I started in August, '75. My friend and I had been playing wargames for a year or two before OD&D, and my friend had a sand table in his garage for miniatures battles using Chainmail rules, so the transition to OD&D seemed like a smooth one. At first it was just the two of us, where one would run and the other play and then we would switch roles. Eventually we added a third DM so that we could have games all weekend, and then more players started to add in as they heard us talking about the game at school. Back then, everyone in our group read Conan, Fafhrd & Grey Mouser, and Elric so most of our campaign ideas followed plotlines similar to the style from those sources. A couple of us were into Barsoom, so I ran a lot of do-gooder characters and my buddy's campaign often followed a "save the princess" theme for me. Back then, folks just said what kind stories they liked and we made up scenarios to do those styles, rather than buying campaigns which might or might not interest any individual player.
We spent a lot of time early on just exploring deeper and deeper dungeons, then created a town so that characters could buy stuff in between adventures, then a small region of wilderness so that characters could travel to and from the dungeon. It all grew up in a slow and piecemeal manner where we would realize we needed something (a castle, a city, a dungeon) and just design it on the spot. As we built our campaign worlds to take up more and more area, we added in more kingdoms and fought occasional battles between baronies using Chainmail rules. Often we would run more than one character at a time, perhaps one "baron" and one "adventurer" so that we could play politics and spies at the same time. What was interesting was that those characters weren't always on the same side, so your baron would be trying to accomplish something while your adventurer was trying to stop it. Most of the time, however, there was an evil king or an evil wizard trying to rule the world so all of us would band together to try to defeat the bad guys.
I was a charter subscriber to the Judges Guild subscription so I got the CSIO, Thunderhold, and other "modules" which made appearances in my campaign. The CSIO was interesting because it had cool stuff you could stumble upon without me having to plan it in advance. The CSIO was used in almost every campaign I ran in the 1970's and 1980's, only sometimes it was called Greyhawk, sometimes Lankhmar, or Aquilonia, or whatever city was needed at the time. I stole a lot of place-names from literature (still do, actually) to help my prep because I would already have a clue what might be found there. Back in those days everyone that I knew made their own campaign maps and nobody played in a store-bought campaign, with the exception of the JG materials that I used in my game.

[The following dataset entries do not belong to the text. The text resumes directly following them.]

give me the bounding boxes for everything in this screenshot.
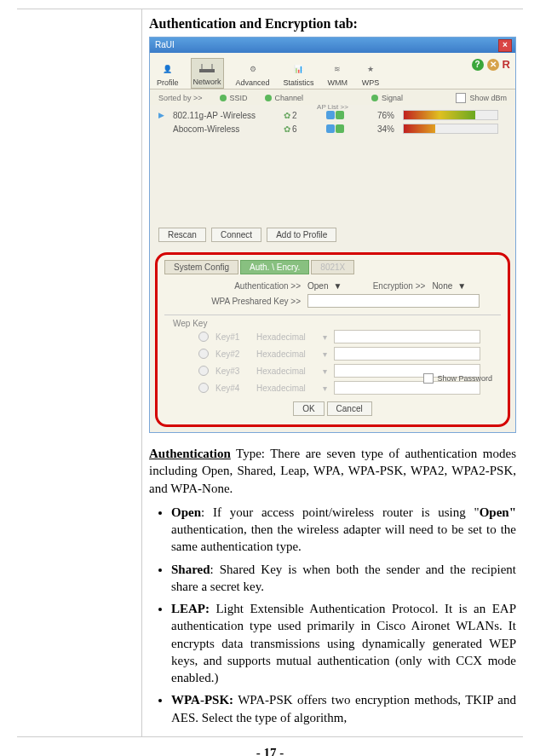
connect-button[interactable]: Connect bbox=[211, 228, 261, 242]
mode-g-icon bbox=[336, 124, 344, 133]
dot-icon bbox=[371, 95, 378, 101]
wep-key-label: Key#2 bbox=[215, 349, 250, 359]
toolbar-label: Advanced bbox=[236, 78, 270, 87]
radio-icon bbox=[198, 332, 209, 342]
wep-group: Wep Key Key#1 Hexadecimal ▾ bbox=[164, 315, 501, 396]
sort-channel[interactable]: Channel bbox=[265, 94, 304, 102]
show-password-toggle[interactable]: Show Password bbox=[423, 373, 492, 384]
ap-mode-icons bbox=[326, 124, 360, 133]
advanced-icon: ⚙ bbox=[244, 61, 262, 77]
active-indicator-icon: ▶ bbox=[158, 111, 164, 119]
item-head: LEAP: bbox=[171, 602, 210, 615]
add-to-profile-button[interactable]: Add to Profile bbox=[267, 228, 336, 242]
radio-icon bbox=[198, 383, 209, 393]
wps-icon: ★ bbox=[361, 61, 380, 77]
auth-mode-list: Open: If your access point/wireless rout… bbox=[149, 504, 516, 726]
toolbar-label: Network bbox=[193, 78, 221, 86]
toolbar-wps[interactable]: ★ WPS bbox=[359, 60, 382, 89]
checkbox-icon[interactable] bbox=[456, 93, 466, 103]
dot-icon bbox=[265, 95, 272, 101]
radio-icon bbox=[198, 349, 209, 359]
config-tabstrip: System Config Auth. \ Encry. 8021X bbox=[164, 260, 501, 274]
help-icon[interactable]: ? bbox=[472, 59, 484, 71]
auth-paragraph: Authentication Type: There are seven typ… bbox=[149, 445, 516, 497]
list-item: WPA-PSK: WPA-PSK offers two encryption m… bbox=[171, 691, 516, 726]
cancel-button[interactable]: Cancel bbox=[327, 401, 372, 416]
sort-row: Sorted by >> SSID Channel Signal Show dB… bbox=[150, 89, 515, 105]
body-text: Authentication Type: There are seven typ… bbox=[149, 445, 516, 726]
sorted-label: Sorted by >> bbox=[158, 94, 203, 102]
wep-key-type: Hexadecimal bbox=[256, 332, 316, 342]
wep-group-label: Wep Key bbox=[164, 319, 501, 328]
list-button-row: Rescan Connect Add to Profile bbox=[150, 222, 515, 247]
wep-key-input bbox=[334, 330, 480, 343]
radio-icon bbox=[198, 366, 209, 376]
close-icon[interactable]: × bbox=[498, 39, 512, 52]
list-item: Open: If your access point/wireless rout… bbox=[171, 504, 516, 556]
signal-fill bbox=[404, 111, 475, 119]
item-head: Shared bbox=[171, 563, 210, 576]
tab-auth-encry[interactable]: Auth. \ Encry. bbox=[240, 260, 309, 274]
checkbox-icon[interactable] bbox=[423, 373, 434, 384]
wep-key-type: Hexadecimal bbox=[256, 366, 316, 376]
toolbar-label: WMM bbox=[328, 78, 348, 87]
list-item: Shared: Shared Key is when both the send… bbox=[171, 561, 516, 596]
chevron-down-icon: ▾ bbox=[323, 366, 327, 376]
ap-channel: ✿6 bbox=[284, 124, 318, 134]
ap-channel: ✿2 bbox=[284, 111, 318, 120]
toolbar-statistics[interactable]: 📊 Statistics bbox=[282, 60, 316, 89]
window-titlebar[interactable]: RaUI × bbox=[150, 38, 515, 53]
sort-ssid[interactable]: SSID bbox=[220, 94, 248, 102]
wep-key-label: Key#1 bbox=[215, 332, 250, 342]
auth-panel-highlight: System Config Auth. \ Encry. 8021X Authe… bbox=[155, 252, 510, 427]
ap-signal-pct: 34% bbox=[369, 124, 394, 134]
wep-key-row: Key#2 Hexadecimal ▾ bbox=[164, 345, 501, 362]
rescan-button[interactable]: Rescan bbox=[158, 228, 206, 242]
chevron-down-icon: ▾ bbox=[323, 384, 327, 393]
list-item: LEAP: Light Extensible Authentication Pr… bbox=[171, 600, 516, 686]
toolbar: 👤 Profile Network ⚙ Ad bbox=[150, 53, 515, 89]
show-dbm-toggle[interactable]: Show dBm bbox=[456, 93, 507, 103]
wep-key-row: Key#1 Hexadecimal ▾ bbox=[164, 328, 501, 345]
wep-key-label: Key#3 bbox=[215, 366, 250, 376]
auth-row: Authentication >> Open ▼ Encryption >> N… bbox=[164, 280, 501, 292]
toolbar-network[interactable]: Network bbox=[191, 58, 224, 89]
sort-signal[interactable]: Signal bbox=[371, 94, 403, 102]
statistics-icon: 📊 bbox=[290, 61, 308, 77]
wep-key-type: Hexadecimal bbox=[256, 349, 316, 359]
ok-button[interactable]: OK bbox=[293, 401, 324, 416]
auth-value: Open bbox=[307, 281, 328, 291]
chevron-down-icon: ▼ bbox=[333, 281, 342, 291]
ap-row[interactable]: ▶ Abocom-Wireless ✿6 34% bbox=[158, 122, 507, 136]
toolbar-wmm[interactable]: ≋ WMM bbox=[326, 60, 350, 89]
item-text: : If your access point/wireless router i… bbox=[201, 505, 480, 519]
left-column bbox=[17, 9, 142, 737]
enc-dropdown[interactable]: None ▼ bbox=[432, 281, 466, 291]
auth-para-lead: Authentication bbox=[149, 447, 231, 460]
toolbar-advanced[interactable]: ⚙ Advanced bbox=[234, 60, 272, 89]
toolbar-label: Profile bbox=[157, 78, 179, 87]
signal-bar bbox=[403, 124, 498, 134]
dot-icon bbox=[220, 95, 227, 101]
tab-system-config[interactable]: System Config bbox=[164, 260, 238, 274]
mode-g-icon bbox=[336, 111, 344, 119]
toolbar-profile[interactable]: 👤 Profile bbox=[155, 60, 181, 89]
toolbar-help-icons: ? ✕ R bbox=[472, 58, 510, 71]
signal-bar bbox=[403, 110, 498, 120]
auth-dropdown[interactable]: Open ▼ bbox=[307, 281, 342, 291]
item-text: : Shared Key is when both the sender and… bbox=[171, 563, 516, 593]
chevron-down-icon: ▾ bbox=[323, 349, 327, 359]
wpa-row: WPA Preshared Key >> bbox=[164, 292, 501, 309]
ap-signal-pct: 76% bbox=[369, 111, 394, 120]
enc-label: Encryption >> bbox=[348, 281, 425, 291]
close-round-icon[interactable]: ✕ bbox=[487, 59, 499, 71]
svg-rect-0 bbox=[199, 69, 215, 72]
ap-name: 802.11g-AP -Wireless bbox=[173, 111, 275, 120]
wpa-key-input[interactable] bbox=[307, 294, 480, 308]
enc-value: None bbox=[432, 281, 452, 291]
signal-fill bbox=[404, 124, 435, 133]
document-page: Authentication and Encryption tab: RaUI … bbox=[0, 0, 540, 756]
wpa-label: WPA Preshared Key >> bbox=[198, 297, 301, 306]
tab-8021x[interactable]: 8021X bbox=[311, 260, 354, 274]
item-head: Open bbox=[171, 505, 201, 519]
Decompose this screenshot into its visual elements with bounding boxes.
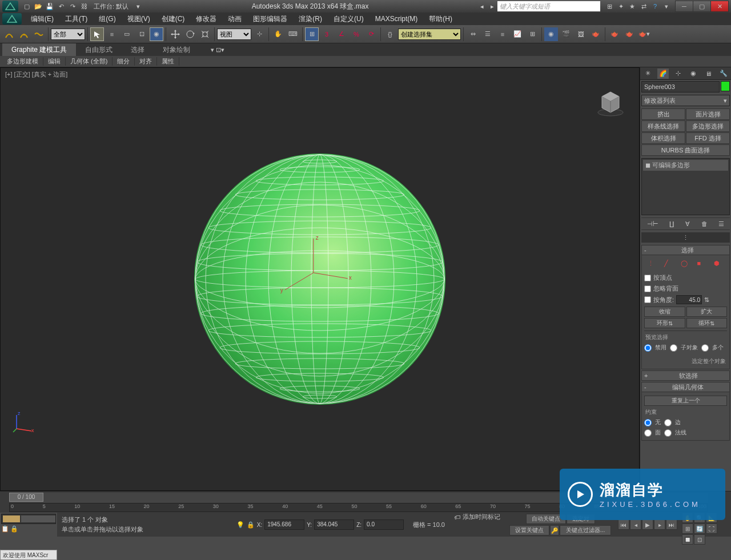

For me, the "early days" were all about fun and flexibility. We didn't get really hung up in rules debates (not until AD&D came out, that is, when our "rules lawyers" began to take over) and we rewarded player creativity. Some of our players didn't know the rules very well, had never read the rulebook, and had no interest in reading the rulebook; they just played and enjoyed the action. I won't say that it was a "role versus roll" thing because we didn't think in those terms back then, but characters with similar stats might seem very different because of the way they were played. A fighting man who was a noble might play very different from a fighting man who was a sergeant. We sort of got "into" persona and that guided us a lot more than the game bonuses. Sometimes we would set up a "family tree" and play through a character, son of a character, grand-son of a character, and so on.
I won't say that this style of play was "better" then what I see at game stores now, but it was different.